ISLAMABAD, 28 August 2004 — Pakistan’s Parliament elected Shaukat Aziz, former finance minister and close confidant of President Gen. Pervez Musharraf, as prime minister yesterday amid an opposition boycott of the vote.
Aziz received 191 votes in the 342-seat National Assembly.
Opposition contender, Javed Hashmi, who is serving a 23-year jail term for attempting to instigate an army rebellion against Musharraf, failed to win any votes.
Opposition lawmakers abstained from voting after the house speaker rejected a request for him to be temporarily freed to attend the election.
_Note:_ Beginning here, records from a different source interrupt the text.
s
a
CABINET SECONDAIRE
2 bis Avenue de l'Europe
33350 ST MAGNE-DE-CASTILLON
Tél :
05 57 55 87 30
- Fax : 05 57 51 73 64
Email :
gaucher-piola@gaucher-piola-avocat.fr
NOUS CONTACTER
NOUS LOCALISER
“I declare Mr. Shaukat Aziz as the member who controls the confidence of the majority of the members of the National Assembly,” Chaudhry Amir Hussain, speaker of the National Assembly, told lawmakers.
Aziz, 55, replaces caretaker Prime Minister Chaudhry Shujaat Hussain, who stepped down this week after only two months in office.
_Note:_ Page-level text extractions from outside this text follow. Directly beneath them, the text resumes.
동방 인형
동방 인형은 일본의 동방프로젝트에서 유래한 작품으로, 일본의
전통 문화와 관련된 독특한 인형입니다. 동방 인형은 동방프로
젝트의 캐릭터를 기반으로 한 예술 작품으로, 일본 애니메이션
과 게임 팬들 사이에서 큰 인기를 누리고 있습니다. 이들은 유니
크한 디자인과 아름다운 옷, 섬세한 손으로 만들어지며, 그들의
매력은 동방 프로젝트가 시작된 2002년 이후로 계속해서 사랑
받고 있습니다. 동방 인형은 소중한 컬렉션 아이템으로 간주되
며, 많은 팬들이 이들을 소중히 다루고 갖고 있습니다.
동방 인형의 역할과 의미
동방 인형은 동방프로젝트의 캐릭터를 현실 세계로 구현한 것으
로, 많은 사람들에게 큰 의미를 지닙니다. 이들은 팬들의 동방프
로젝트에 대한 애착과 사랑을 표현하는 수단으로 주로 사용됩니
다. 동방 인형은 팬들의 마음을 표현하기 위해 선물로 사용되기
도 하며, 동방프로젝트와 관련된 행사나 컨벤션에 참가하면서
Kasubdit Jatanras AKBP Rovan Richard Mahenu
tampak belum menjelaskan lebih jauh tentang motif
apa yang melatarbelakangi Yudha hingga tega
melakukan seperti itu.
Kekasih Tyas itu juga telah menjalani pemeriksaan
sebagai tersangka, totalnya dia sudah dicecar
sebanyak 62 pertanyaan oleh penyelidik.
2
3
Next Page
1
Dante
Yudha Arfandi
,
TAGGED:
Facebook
The election of Aziz, a former Citibank executive who has led the turnaround of Pakistan’s economy from the verge of bankruptcy over the past five years, was a formality given the pro-military parliamentary majority.
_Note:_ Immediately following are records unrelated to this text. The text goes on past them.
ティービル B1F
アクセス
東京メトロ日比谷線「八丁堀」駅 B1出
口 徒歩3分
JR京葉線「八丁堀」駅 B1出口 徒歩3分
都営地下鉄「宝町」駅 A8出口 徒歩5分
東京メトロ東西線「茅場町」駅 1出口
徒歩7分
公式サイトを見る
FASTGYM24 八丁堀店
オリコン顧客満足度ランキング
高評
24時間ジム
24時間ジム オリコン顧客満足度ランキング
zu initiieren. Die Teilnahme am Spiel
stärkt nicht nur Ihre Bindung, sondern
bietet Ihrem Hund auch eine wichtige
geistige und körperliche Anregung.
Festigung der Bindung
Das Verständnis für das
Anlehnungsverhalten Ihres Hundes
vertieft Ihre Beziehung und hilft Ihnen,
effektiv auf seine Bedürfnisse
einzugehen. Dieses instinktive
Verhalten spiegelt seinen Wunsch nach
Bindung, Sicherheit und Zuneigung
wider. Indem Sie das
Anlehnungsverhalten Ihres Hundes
Aziz will be sworn in and is expected to name a new Cabinet today. He is expected to keep the finance portfolio and to retain key ministers, including Foreign Minister Khursheed Mehmood Kasuri, a senior government official said.
Opposition groups have criticized political maneuvering to get Aziz elected as an affront to democracy, and proof that Musharraf — who took power in a coup in 1999 — is still the sole controlling force in politics.
The vote was held up for an hour as opposition members protested a decision to bar their candidate from the session.
They shouted “Shame, Shame”, when the speaker ruled, after hearing arguments from the opposition and ruling lawmakers, that he could not issue an order to produce a convicted person.
Chanting “Restore True Democracy”, members of both Islamist and secular opposition parties trooped out of the hall when he announced the start of voting.
“This is a farce, a complete farce, we don’t call it election,” opposition MP Tehmina Daultana said.
“We are extremely upset at this undemocratic behavior,” she said as opposition MPs gathered in the lobby.
“We have decided to boycott the election process,” said Chaudhry Nisar Ali Khan, a lawmaker for Hashmi’s Alliance for Restoration of Democracy, a 15-party opposition coalition. “The decision has been taken to protest the speaker’s decision.”
The opposition claims the conviction in April of Hashmi, one of Musharraf’s staunchest critics, was politically motivated.
Aziz was reconciliatory toward the opposition. “I offer my hand of friendship and cooperation,” he said after winning the vote.
“We will continue to get benefit from his wisdom,” Aziz said of Musharraf. He thanked him for giving him the opportunity to serve Pakistan.
He promised a responsible and competent government. “I don’t have a magic wand or lamp, but we will put our hearts and minds into serving this country. We will take benefits of development to the common man.”
Opposition lawmakers had filed into the house before the vote, chanting: “We reject the rule of oppression! Oh God, give us freedom!”
Some wore black armbands and carried portraits of Hashmi and former Prime Ministers Benazir Bhutto and Nawaz Sharif — leaders of opposition parties currently living in exile.
Aziz — who survived an assassination attempt by suspected militants on the campaign trail — is credited with managing a recovery in Pakistan’s economy as finance minister, after international sanctions were imposed on Islamabad because of its nuclear tests in 1998.
Former Prime Minister Zafarullah Khan Jamali resigned in June after reportedly falling out with Musharraf.
The change in prime ministers is not expected to affect key policies like Pakistan’s support of the US-led war on terrorism and the peace process with rival India, which are firmly in Musharraf’s hands.
“We will take ahead negotiations with India. It is our desire to find a just solution to Kashmir,” Aziz said, referring to the Himalayan territory claimed by both of South Asia’s nuclear-armed neighbors.
However, Aziz added that Pakistan would take “every measure” for the nation’s defense, and would “not only continue but we will try to get further improvement and expertise” for the nuclear program.
In Parliament, Aziz sat next to his predecessors, Hussain and Jamali.
Hussain, leader of the ruling Pakistan Muslim League-Q party, had served for just two months, making him the shortest-serving prime minister in Pakistan’s 57-year history.
He had acted as a stopgap after Jamali stood down, giving Aziz time to win a seat in the National Assembly — a requisite for any prime minister. “I would advise him (Aziz) ... to keep away from hypocrites and sycophants,” Hussain told Parliament.